Introduction to PostgreSQL
"PostgreSQL is a powerful, open source object-relational database system that uses and extends the SQL language combined with many features that safely store and scale the most complicated data workloads. The origins of PostgreSQL date back to 1986 as part of the POSTGRES project at the University of California at Berkeley and has more than 30 years of active development on the core platform." (source: postgresql.org)
What is SQL?
- Pronounced S-Q-L or sequel
- Stands for Structured Query Language
- SQL is the standard language used to communicate with relational database
- SQL statements are used to query, create, update, delete records in a database
- SQL statements are executed by a RDBMS.
What is a RDBMS?
- Stands for Relational Database Management System
- It is a program that processes SQL statements to manage a relational database
- PostgreSQL is a RDBMS.
What characterizes a relational database?

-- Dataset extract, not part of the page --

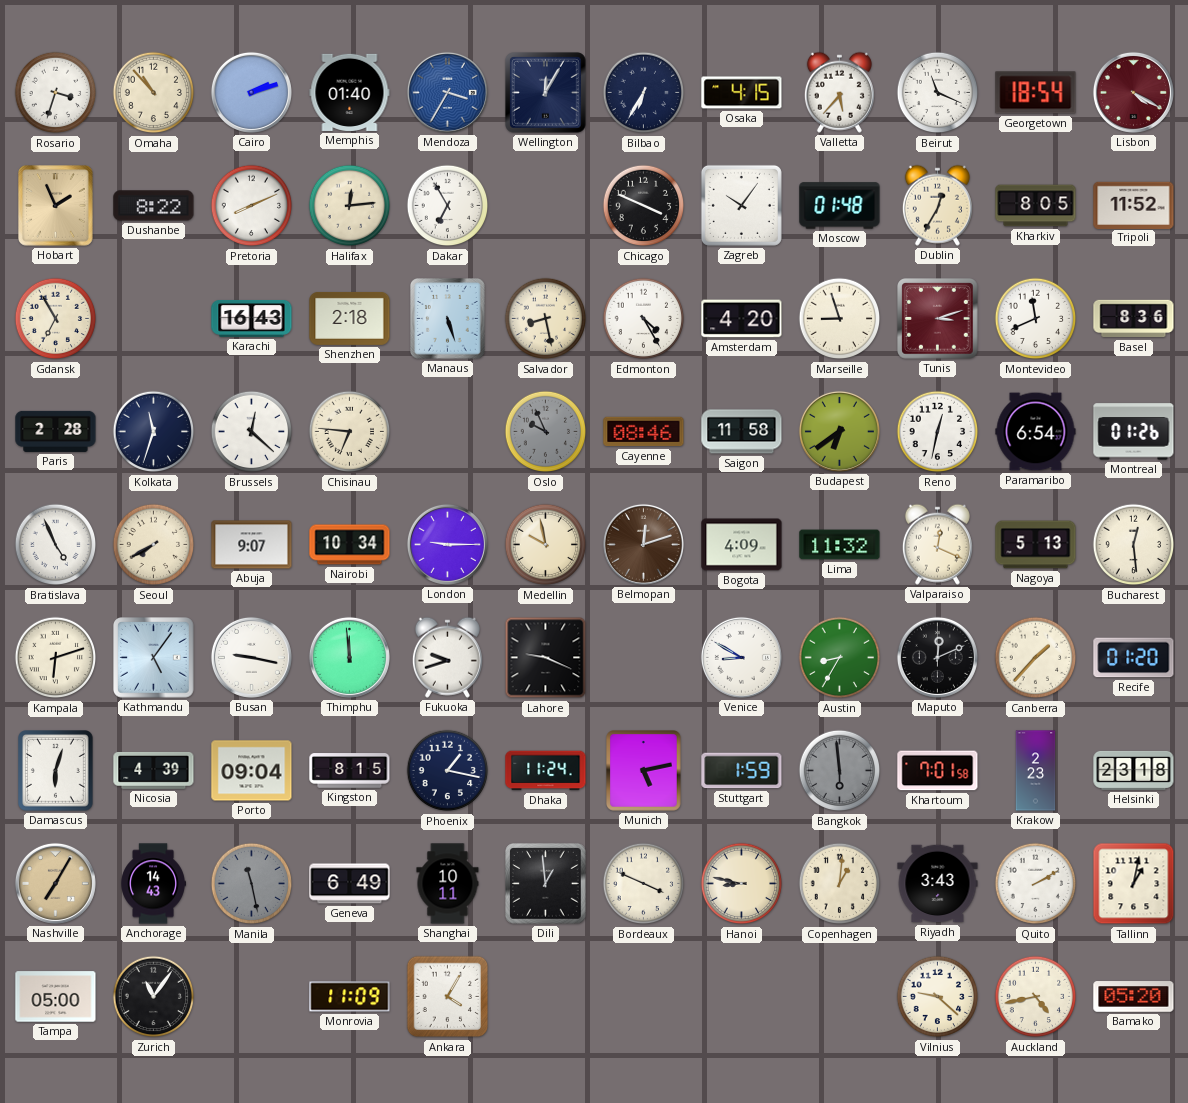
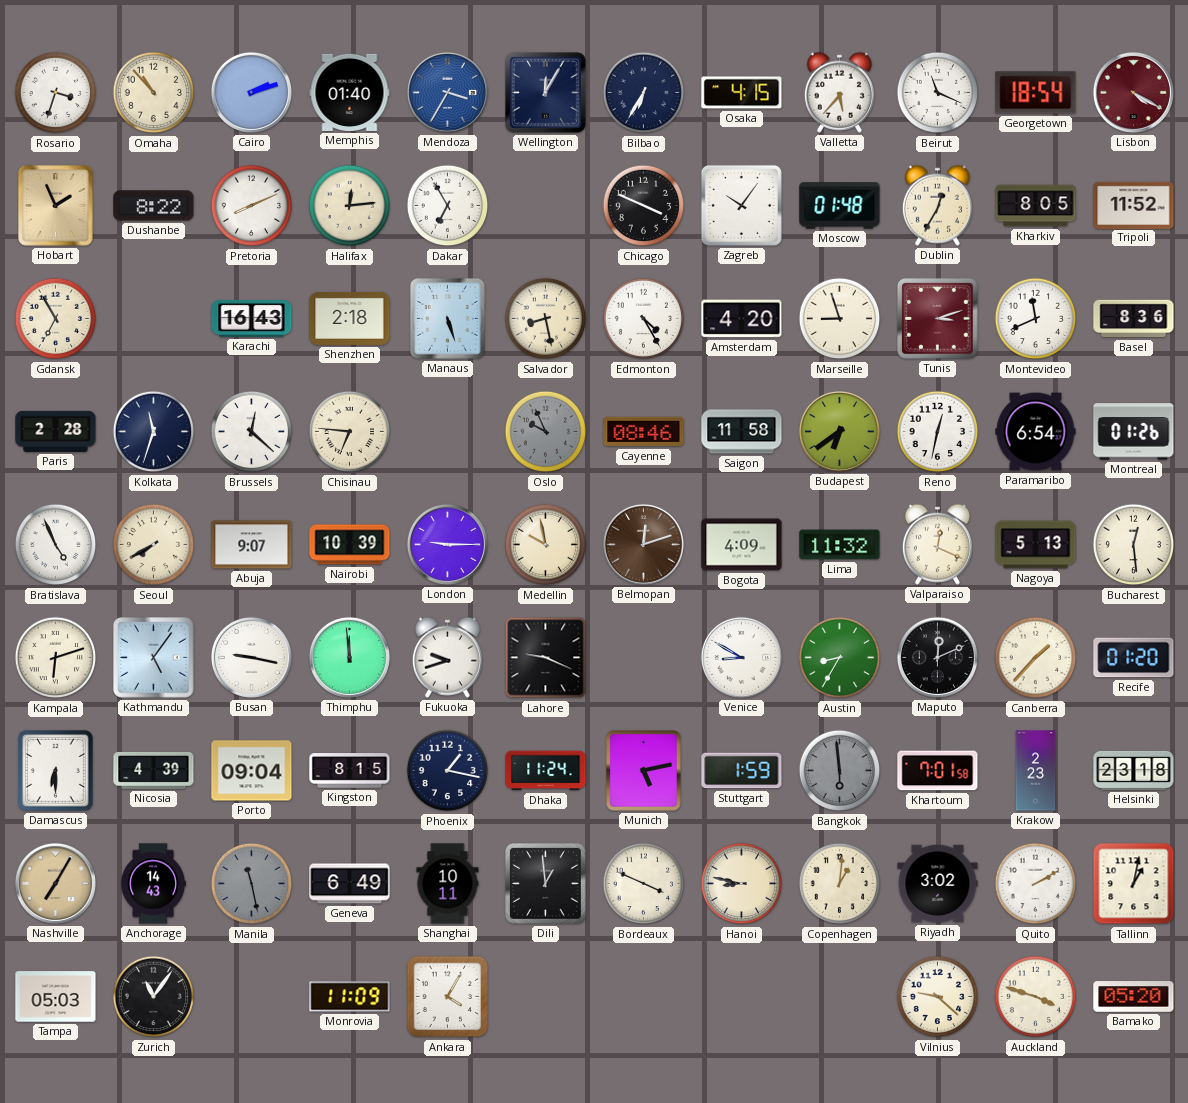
Nairobi: 10:34 -> 10:39
Damascus: 6:03 -> 6:30
Riyadh: 3:43 -> 3:02
Tampa: 05:00 -> 05:03
Auckland: 4:43 -> 3:48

As mentioned previously, a relational database is a specific type of database. Data is stored in tables of rows and columns as per the example below:
How about storing everything in one big table as shown below? Why isn't it a good idea?

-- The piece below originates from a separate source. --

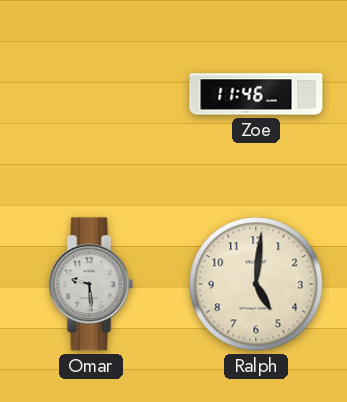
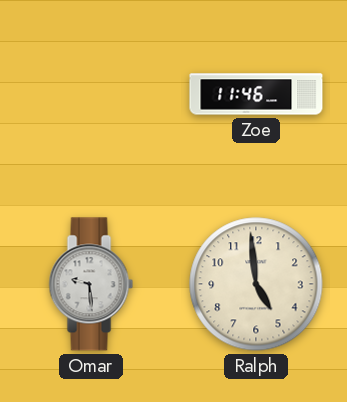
Ralph: 5:01 -> 4:59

A customer could have several bookings. If the customer changes their telephone number, you would have to update every single rows for this customer with their new number, which is more prone to errors. As a general rule, try to avoid duplication of data, and instead design your system in a way that you have a single source of truth for each piece of data. The example below is NOT a good solution.

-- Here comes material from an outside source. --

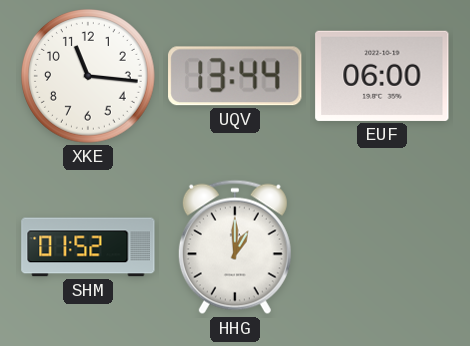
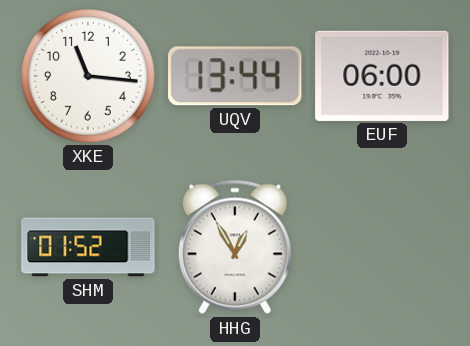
HHG: 1:00 -> 12:55
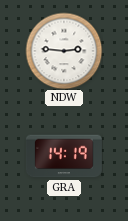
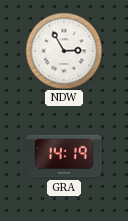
NDW: 2:46 -> 2:55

Database modeling exercise
Scenario: You've been hired to create a database for a new company which wants to revolutionize the hotel booking market. The first task you've been given is to model how the company would store its data in a database. Here are your requirements:
- The company wants to store in the database all the hotels available on their website
- For each hotel, the company wants to record the name and the number of rooms. Also each hotel can have several room types and each room type has a specific price.
- The company also needs to store the information of customers who registered on their website with a name, an email and an address.
- Customers need to be able to record their bank details which consist of an account number and a sort code. Each customer can register several bank accounts if they want.
- Finally, as customers can book a room in an hotel starting on a specific date for a specific number of nights, the company wants to store the bookings.
With mentors help, model the database for this company. In particular, show the different entities, fields and relationships between each entity.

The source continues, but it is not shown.